I risultati delle amministrative, quindi. A sorridere è il principale partito di opposizione, il CHP, erede dopo mille travasi e mutamenti di quello di Atatürk da cui è nata la Turchia di oggi, con un’impostazione laica messa però sotto pressione dalle politiche islamiste di Erdoğan. Ecco, il CHP ha vinto in tutte le città chiave, tra cui Istanbul, Ankara e diverse località dell’Egeo; alle quattordici già guadagnate nella precedente tornata amministrative, ne ha aggiunte dodici. L’AKP invece è rimasto stabile solo in alcune zone dell’Anatolia centrale, perdendo comunque roccaforti anche lì; in più, a sudest il partito che appoggia la causa curda è ampiamente in crescita.

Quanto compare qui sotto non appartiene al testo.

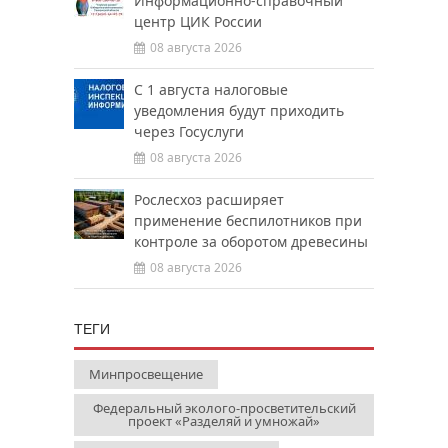
Информационно-справочный
центр ЦИК России
08 августа 2026
С 1 августа налоговые
уведомления будут приходить
через Госуслуги
08 августа 2026
Рослесхоз расширяет
применение беспилотников при
контроле за оборотом древесины
08 августа 2026
ТЕГИ
Минпросвещение
Федеральный эколого-просветительский
проект «Разделяй и умножай»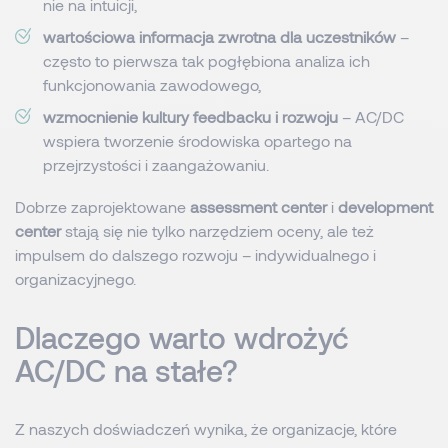
nie na intuicji,
wartościowa informacja zwrotna dla uczestników
–
często to pierwsza tak pogłębiona analiza ich
funkcjonowania zawodowego,
wzmocnienie kultury feedbacku i rozwoju
– AC/DC
wspiera tworzenie środowiska opartego na
przejrzystości i zaangażowaniu.
Dobrze zaprojektowane
assessment center
i
development
center
stają się nie tylko narzędziem oceny, ale też
impulsem do dalszego rozwoju – indywidualnego i
organizacyjnego.
Dlaczego warto wdrożyć
AC/DC na stałe?
Z naszych doświadczeń wynika, że organizacje, które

Da una parte, quindi, c’è un cambio di sensibilità da parte dell’opinione pubblica, più spostata a sinistra e su posizioni meno nazionaliste di quelle di Erdoğan. Ma la verità è che il presidente in carica è stato tradito anche dal suo elettorato storico: in un paio di città – ma la tendenza è lo stesso generale – ha perso voti in favore di partiti che sposano un islamismo ancor più radicale del suo, e che negli ultimi tempi lo hanno accusato di essere stato troppo morbido con le questioni religiose. Tradotto: se quella di una svolta a sinistra è un’immagine che ha bisogno di alcuni distinguo, la polarizzazione del dibattito è oggettiva, così com’è oggettivo che questa dinamica sta già tagliando fuori Erdoğan.

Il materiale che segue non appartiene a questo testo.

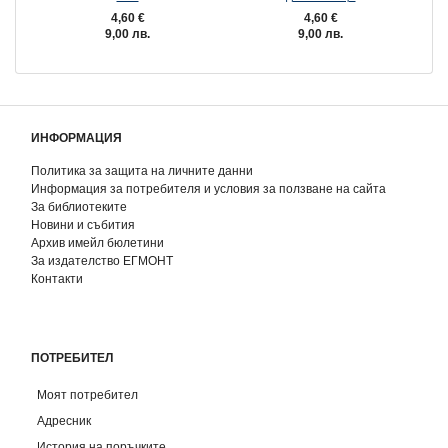
4,60 €
4,60 €
9,00 лв.
9,00 лв.
ИНФОРМАЦИЯ
Политика за защита на личните данни
Информация за потребителя и условия за ползване на сайта
За библиотеките
Новини и събития
Архив имейл бюлетини
За издателство ЕГМОНТ
Контакти
ПОТРЕБИТЕЛ
Моят потребител
Адресник
История на поръчките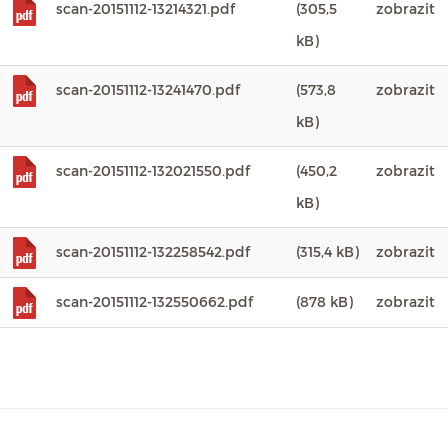
scan-20151112-13214321.pdf
(305,5
zobrazit
kB)
scan-20151112-13241470.pdf
(573,8
zobrazit
kB)
scan-20151112-132021550.pdf
(450,2
zobrazit
kB)
scan-20151112-132258542.pdf
(315,4 kB)
zobrazit
scan-20151112-132550662.pdf
(878 kB)
zobrazit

In vista delle elezioni del 2028, il capo di Stato non ha ancora indicato quello che giocoforza dovrà essere il suo erede, ma la dispersione di voti è comunque difficile da arginare. Il CHP, al contrario, sembra sul pezzo e in grado di far finire davvero un’epoca, forte di un rinnovamento di stampo più giovane e riformista che ha una guida nell’attuale presidente Özgür Özel. Per quanto comunque è molto probabile che non sarà lui a tenere le redini del partito d’ora in poi, ma l’attuale sindaco di Istanbul – confermato con più del 50% dei voti – Ekrem Imamoğlu. «Istanbul rappresenta un faro di speranza, una testimonianza della resilienza della democrazia di fronte al crescente autoritarismo», ha detto nei festeggiamenti, aprendo alla campagna elettorale contro Erdoğan.

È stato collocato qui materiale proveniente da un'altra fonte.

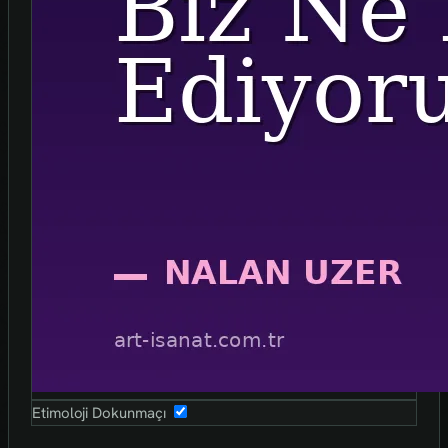
Etimoloji Dokunmaçı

Istanbul è la capitale economica del Paese, nonché la più europea delle città turche – un po’ come se in Italia parlassimo di Milano. Un successo lì non è per forza indicativo del sentimento del Paese reale, ma negli anni Imamoğlu ha saputo costruirsi una popolarità in tutta la nazione, e soprattutto è una figura trasversale in grado di parlare con strati diversi della società. Anche perché per tanti osservatori ha già la stoffa da presidente: 52enne, musulmano praticante ma convinto della separazione dei poteri tra Stato e religione (una chimera, finora), come il presidente uscente è un animale politico che, scrive Repubblica, «ama piacere», è in contrasto con la magistratura (ha un processo in corso che potrebbe affossarlo) ed è incline ai colpi di teatro e alla spettacolarizzazione del dibattito. Che sia la nemesi, per certi versi, di Erdoğan il politico adatto a mettere fine al suo autoritarismo?